Complaints have been made about the merger’s violation of the 1914 Clayton Act. The main provision of the 1914 Clayton Act is to prevent mergers and acquisitions that form monopolies and essentially eliminate competition. This potential deal between the PGA Tour and LIV-Golf is a two-to-one merger which would “shrink an already concentrated marketspace from being controlled by two firms to just one.” For instance, Tim Baysinger’s article for Axios outlines how “the proposed deal [between the PGA Tour and LIV Golf] violates the Sherman Act and Clayton Act.” This argument has been further pursued by Elizabeth Warren. Senator Warren argues the merger “violates multiple provisions of antitrust law including Section 1 of the Sherman Act, which criminalises actions in restraint of trade or commerce.” Hence, the merging of the PGA Tour and LIV Golf into one where the primary intent is to avoid competing against each other exemplifies what antitrust laws are designed to prohibit.


Finally, the 1976 Hart-Scott-Rodino Act is the last bit of legislation that the PGA-LIV Golf merger seems to violate.
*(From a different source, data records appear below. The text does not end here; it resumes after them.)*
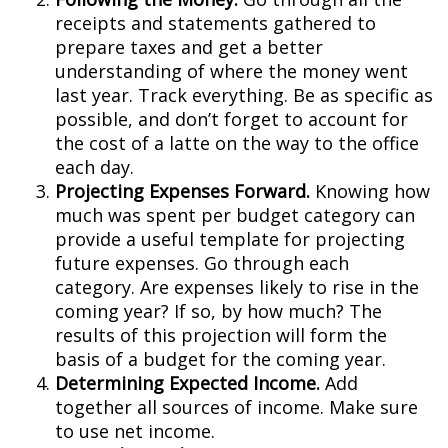
receipts and statements gathered to
prepare taxes and get a better
understanding of where the money went
last year. Track everything. Be as specific as
possible, and don’t forget to account for
the cost of a latte on the way to the office
each day.
Projecting Expenses Forward.
Knowing how
much was spent per budget category can
provide a useful template for projecting
future expenses. Go through each
category. Are expenses likely to rise in the
coming year? If so, by how much? The
results of this projection will form the
basis of a budget for the coming year.
Determining Expected Income.
Add
together all sources of income. Make sure
to use net income.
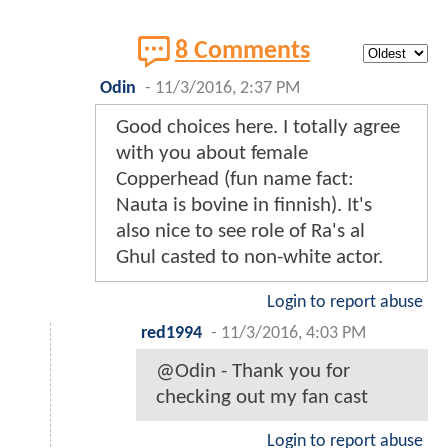
8 Comments
Odin
-
11/3/2016, 2:37 PM
Good choices here. I totally agree
with you about female
Copperhead (fun name fact:
Nauta is bovine in finnish). It's
also nice to see role of Ra's al
Ghul casted to non-white actor.
Login to report abuse
red1994
-
11/3/2016, 4:03 PM
@Odin - Thank you for
checking out my fan cast
Login to report abuse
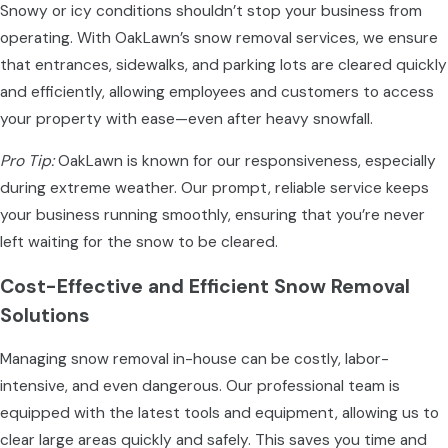
Snowy or icy conditions shouldn’t stop your business from
operating. With OakLawn’s snow removal services, we ensure
that entrances, sidewalks, and parking lots are cleared quickly
and efficiently, allowing employees and customers to access
your property with ease—even after heavy snowfall.
Pro Tip:
OakLawn is known for our responsiveness, especially
during extreme weather. Our prompt, reliable service keeps
your business running smoothly, ensuring that you’re never
left waiting for the snow to be cleared.
Cost-Effective and Efficient Snow Removal
Solutions
Managing snow removal in-house can be costly, labor-
intensive, and even dangerous. Our professional team is
equipped with the latest tools and equipment, allowing us to
clear large areas quickly and safely. This saves you time and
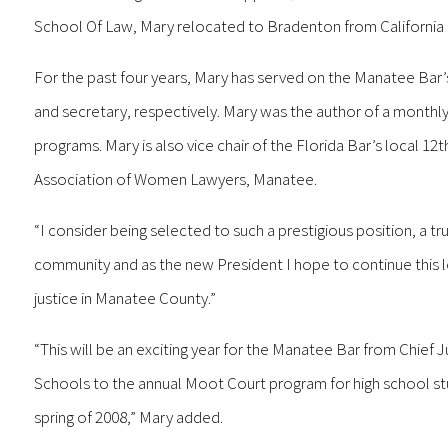
School Of Law, Mary relocated to Bradenton from California in
For the past four years, Mary has served on the Manatee Bar’s
and secretary, respectively. Mary was the author of a monthly 
programs. Mary is also vice chair of the Florida Bar’s local 1
Association of Women Lawyers, Manatee.
“I consider being selected to such a prestigious position, a tr
community and as the new President I hope to continue this l
justice in Manatee County.”
“This will be an exciting year for the Manatee Bar from Chief 
Schools to the annual Moot Court program for high school st
spring of 2008,” Mary added.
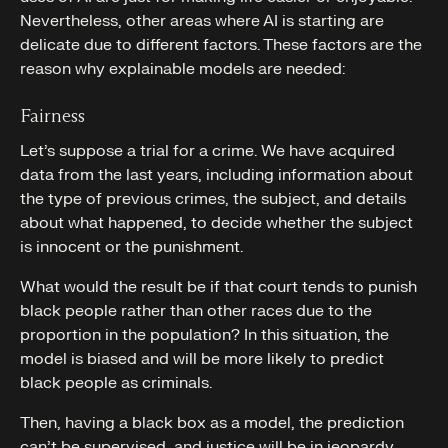
Nevertheless, other areas where AI is starting are
delicate due to different factors. These factors are the
reason why explainable models are needed:
Fairness
Let’s suppose a trial for a crime. We have acquired
data from the last years, including information about
the type of previous crimes, the subject, and details
about what happened, to decide whether the subject
is innocent or the punishment.
What would the result be if that court tends to punish
black people rather than other races due to the
proportion in the population? In this situation, the
model is biased and will be more likely to predict
black people as criminals.
Then, having a black box as a model, the prediction
can’t be supervised, and justice will be in jeopardy.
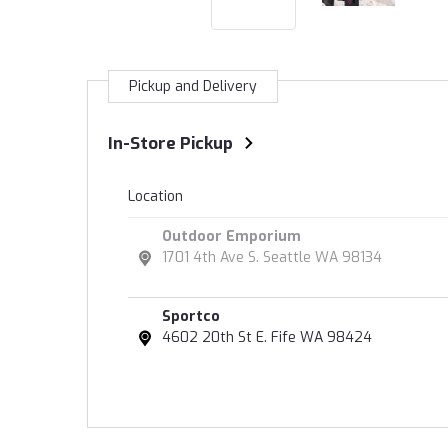
Pickup and Delivery
In-Store Pickup
Location
Outdoor Emporium
1701 4th Ave S. Seattle WA 98134
Sportco
4602 20th St E. Fife WA 98424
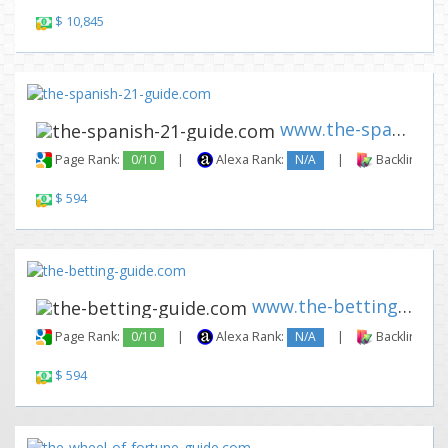
$ 10,845
www.the-spanish-21-guide.com
Page Rank:
0/10
|
Alexa Rank:
N/A
|
Backlinks:
$ 594
www.the-betting-guide.com
Page Rank:
0/10
|
Alexa Rank:
N/A
|
Backlinks:
$ 594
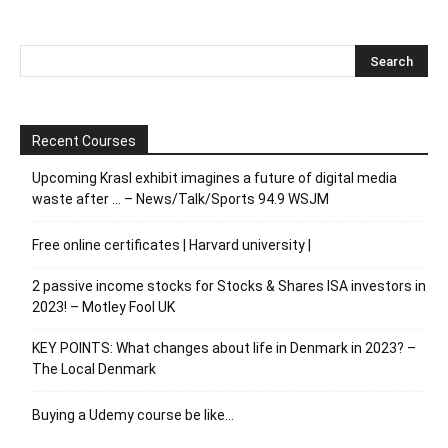
Recent Courses
Upcoming Krasl exhibit imagines a future of digital media
waste after … – News/Talk/Sports 94.9 WSJM
Free online certificates | Harvard university |
2 passive income stocks for Stocks & Shares ISA investors in
2023! – Motley Fool UK
KEY POINTS: What changes about life in Denmark in 2023? –
The Local Denmark
Buying a Udemy course be like…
The companies must submit certain paperwork to antitrust agencies for review. If competitive concerns are raised, the DOJ or FTC are permitted to “temporarily halt a proposed merger by submitting a Second Request for Information." A second request typically requests information about the “sales, facilities, assets and structure of the businesses party to the transaction.” Building on the earlier financial argument surrounding the possible ‘hell-or-high-water clause’, if either golf tour fails to file the Hart-Scott-Rodino paperwork correctly or where legally necessary, whoever took responsibility for the financial burden of the potential merger will be fined “civil penalties of up to $42,530 per day” until they do so.


Analysis of the Merger


To provide an analysis of the situation between the PGA and LIV Golf, the merger seems illegal. Tim Wu, Professor of Law at Columbia University, indicates that the idea that an existing dominant monopolist can buy its challenger is “a flagrant violation of antitrust laws” that epitomises the existence of antitrust laws. Henceforth, the potential PGA-LIV Golf merger is far from complete and may ultimately be blocked from ever occurring.
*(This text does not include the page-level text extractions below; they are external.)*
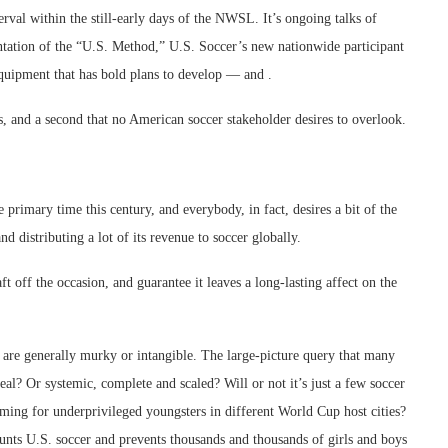
terval within the still-early days of the NWSL. It’s ongoing talks of
ntation of the “U.S. Method,” U.S. Soccer’s new nationwide participant
quipment that has bold plans to develop — and .
ions, and a second that no American soccer stakeholder desires to overlook.
rimary time this century, and everybody, in fact, desires a bit of the
d distributing a lot of its revenue to soccer globally.
 off the occasion, and guarantee it leaves a long-lasting affect on the
, are generally murky or intangible. The large-picture query that many
eal? Or systemic, complete and scaled? Will or not it’s just a few soccer
ming for underprivileged youngsters in different World Cup host cities?
haunts U.S. soccer and prevents thousands and thousands of girls and boys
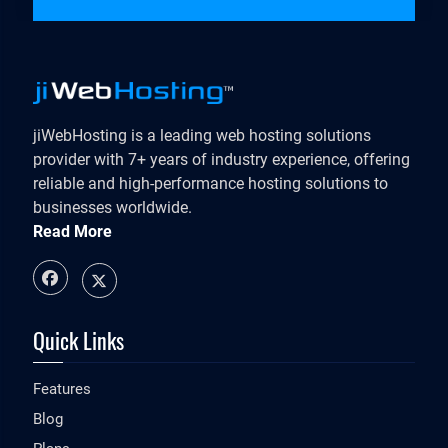
jiWebHosting is a leading web hosting solutions
provider with 7+ years of industry experience, offering
reliable and high-performance hosting solutions to
businesses worldwide.
Read More
Quick Links
Features
Blog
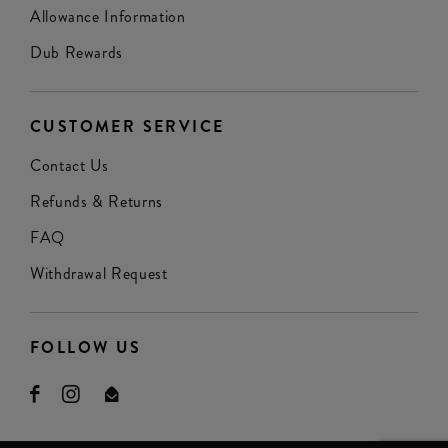
Allowance Information
Dub Rewards
CUSTOMER SERVICE
Contact Us
Refunds & Returns
FAQ
Withdrawal Request
FOLLOW US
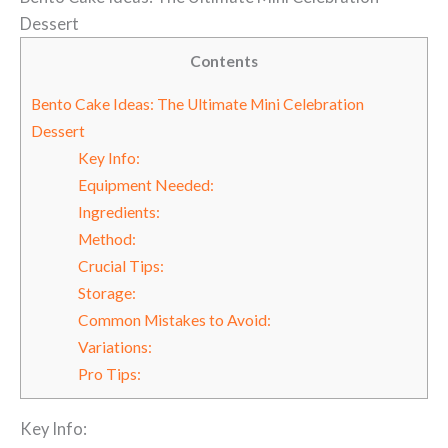
Dessert
Contents
Bento Cake Ideas: The Ultimate Mini Celebration
Dessert
Key Info:
Equipment Needed:
Ingredients:
Method:
Crucial Tips:
Storage:
Common Mistakes to Avoid:
Variations:
Pro Tips:
Key Info:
Unlike the historic mergers in basketball and American football in the 1970s, this golf merger is unlikely to receive special dispensation from U.S. antitrust enforcement agencies. In addition, the prospective deal violates the Sherman Act, Clayton Act and Hart-Scott-Rodino Act. Thus, further accentuating the obstacles facing the merger which may end up being a quadruple bogey rather than a hole-in-one.